▶ PROBLEM REQUIREMENTS: If a line in the listing below includes the string "Instrução", pull it out.

▶ RECORDS FOR THIS TASK:
□ □ □ □ □
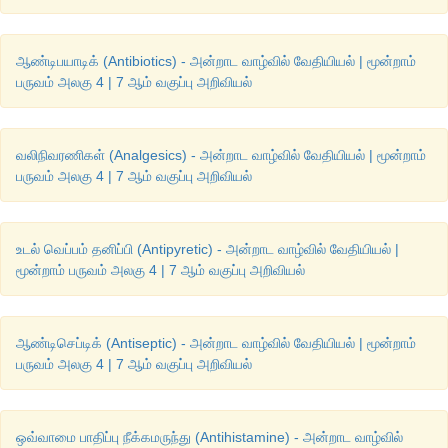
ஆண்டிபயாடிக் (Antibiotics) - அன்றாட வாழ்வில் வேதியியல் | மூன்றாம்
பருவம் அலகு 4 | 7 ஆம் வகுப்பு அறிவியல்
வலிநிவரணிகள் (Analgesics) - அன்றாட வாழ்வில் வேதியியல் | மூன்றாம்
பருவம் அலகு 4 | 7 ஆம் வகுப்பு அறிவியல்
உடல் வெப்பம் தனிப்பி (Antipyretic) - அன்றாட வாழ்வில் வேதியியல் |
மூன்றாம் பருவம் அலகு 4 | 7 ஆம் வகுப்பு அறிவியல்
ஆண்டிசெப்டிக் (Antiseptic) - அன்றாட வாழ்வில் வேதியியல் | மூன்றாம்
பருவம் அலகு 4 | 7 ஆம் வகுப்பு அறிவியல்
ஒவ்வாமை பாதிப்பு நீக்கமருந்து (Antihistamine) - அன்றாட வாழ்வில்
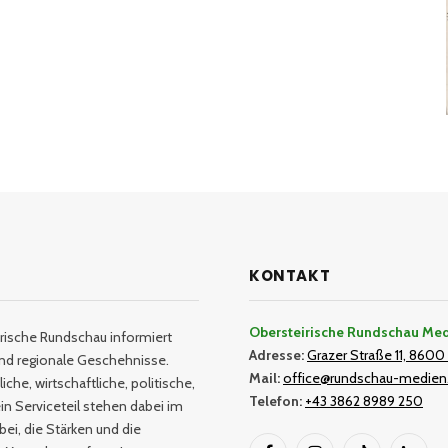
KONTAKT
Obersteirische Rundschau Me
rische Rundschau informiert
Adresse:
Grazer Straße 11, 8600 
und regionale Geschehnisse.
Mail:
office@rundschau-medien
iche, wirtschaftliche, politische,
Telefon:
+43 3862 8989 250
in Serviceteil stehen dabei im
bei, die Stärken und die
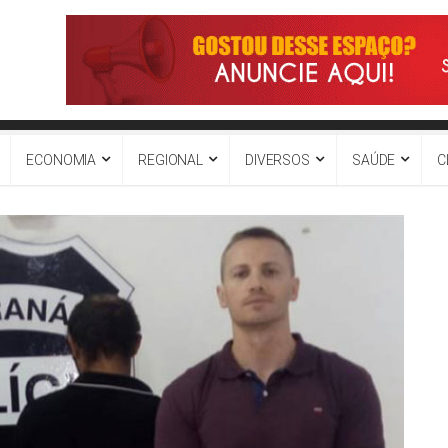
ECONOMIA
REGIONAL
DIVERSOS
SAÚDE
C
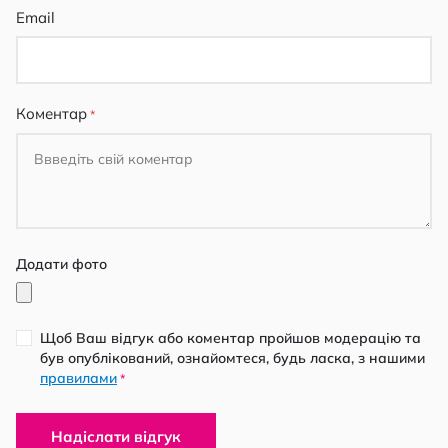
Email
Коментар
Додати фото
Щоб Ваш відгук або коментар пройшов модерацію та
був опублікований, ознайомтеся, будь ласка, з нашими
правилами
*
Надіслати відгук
□ □ □ □ □
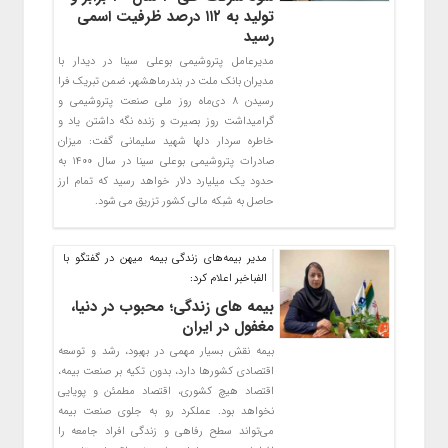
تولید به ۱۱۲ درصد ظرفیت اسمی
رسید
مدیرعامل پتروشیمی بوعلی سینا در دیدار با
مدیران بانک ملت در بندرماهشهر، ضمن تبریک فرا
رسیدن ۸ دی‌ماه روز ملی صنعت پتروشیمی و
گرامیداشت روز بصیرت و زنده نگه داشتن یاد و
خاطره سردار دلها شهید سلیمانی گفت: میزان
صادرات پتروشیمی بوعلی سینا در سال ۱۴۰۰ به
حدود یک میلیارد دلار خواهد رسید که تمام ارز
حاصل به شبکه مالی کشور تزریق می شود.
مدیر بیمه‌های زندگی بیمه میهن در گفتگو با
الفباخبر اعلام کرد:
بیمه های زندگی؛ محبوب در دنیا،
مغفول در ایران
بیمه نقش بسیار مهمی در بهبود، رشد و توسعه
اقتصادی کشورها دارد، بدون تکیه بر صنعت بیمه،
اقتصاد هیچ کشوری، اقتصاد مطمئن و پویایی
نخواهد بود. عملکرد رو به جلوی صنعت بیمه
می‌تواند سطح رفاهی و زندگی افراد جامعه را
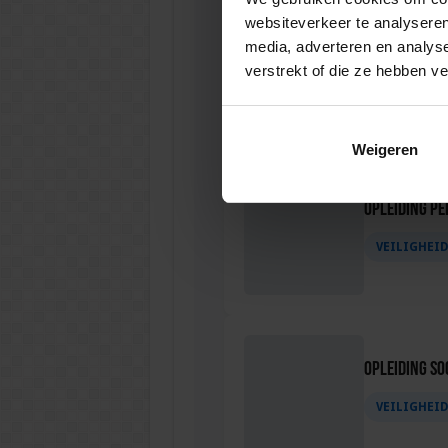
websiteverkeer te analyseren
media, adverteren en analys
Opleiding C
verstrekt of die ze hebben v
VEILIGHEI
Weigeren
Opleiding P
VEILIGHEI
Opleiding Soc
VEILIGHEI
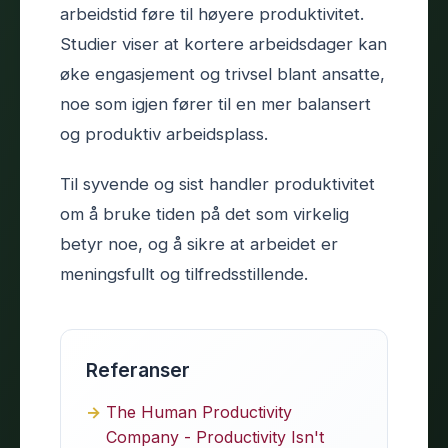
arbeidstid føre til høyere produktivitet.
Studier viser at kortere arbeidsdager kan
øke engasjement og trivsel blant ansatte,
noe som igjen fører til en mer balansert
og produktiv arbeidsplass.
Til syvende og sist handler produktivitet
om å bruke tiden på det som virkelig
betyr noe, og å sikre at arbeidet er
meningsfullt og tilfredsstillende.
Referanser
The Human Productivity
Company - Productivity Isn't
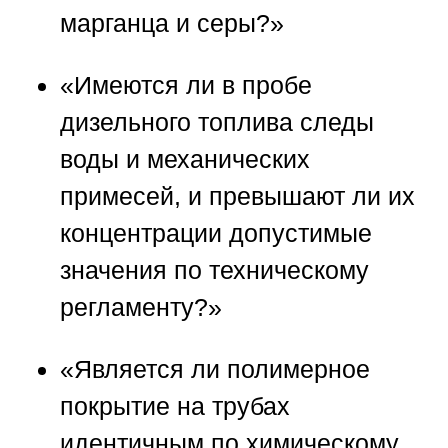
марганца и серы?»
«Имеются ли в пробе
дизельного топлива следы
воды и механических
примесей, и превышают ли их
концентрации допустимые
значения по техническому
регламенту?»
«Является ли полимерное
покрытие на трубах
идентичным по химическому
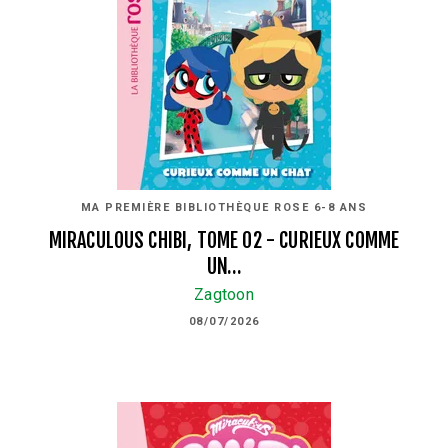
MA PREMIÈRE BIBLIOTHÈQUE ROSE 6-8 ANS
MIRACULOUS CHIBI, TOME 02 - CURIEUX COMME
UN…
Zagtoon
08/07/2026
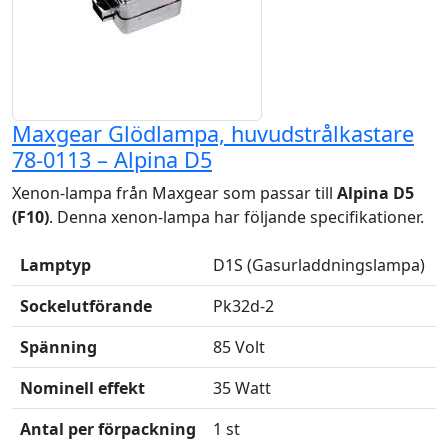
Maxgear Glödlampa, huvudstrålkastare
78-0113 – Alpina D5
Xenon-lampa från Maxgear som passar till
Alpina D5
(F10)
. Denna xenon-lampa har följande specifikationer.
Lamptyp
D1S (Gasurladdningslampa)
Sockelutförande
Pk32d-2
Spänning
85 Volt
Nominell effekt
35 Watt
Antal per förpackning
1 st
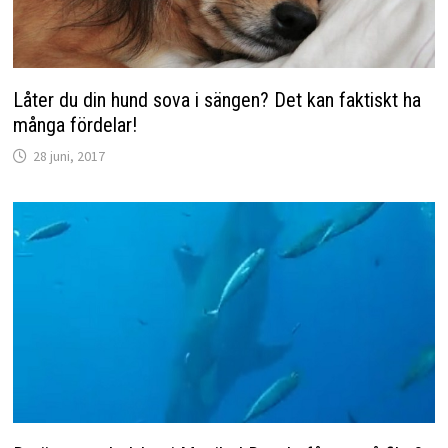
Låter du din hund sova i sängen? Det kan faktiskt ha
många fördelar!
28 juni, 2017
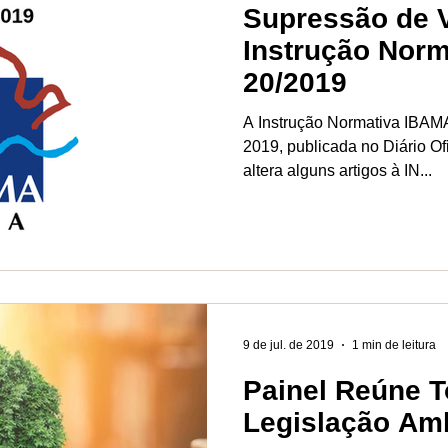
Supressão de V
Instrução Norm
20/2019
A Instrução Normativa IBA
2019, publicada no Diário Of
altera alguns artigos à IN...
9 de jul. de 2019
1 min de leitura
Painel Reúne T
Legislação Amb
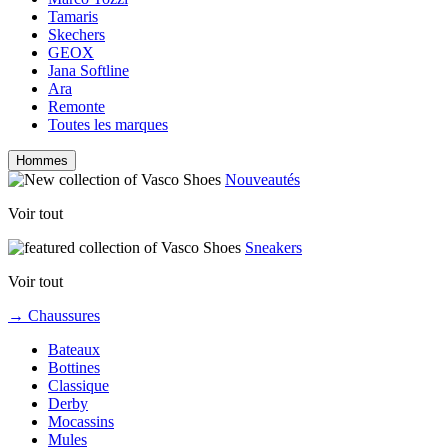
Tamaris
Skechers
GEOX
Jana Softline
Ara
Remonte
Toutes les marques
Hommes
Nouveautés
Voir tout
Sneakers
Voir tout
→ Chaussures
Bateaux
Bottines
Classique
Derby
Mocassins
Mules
□ □ □ □ □
▶ RESULT:
Instrução Norm
A Instrução Normativa IBA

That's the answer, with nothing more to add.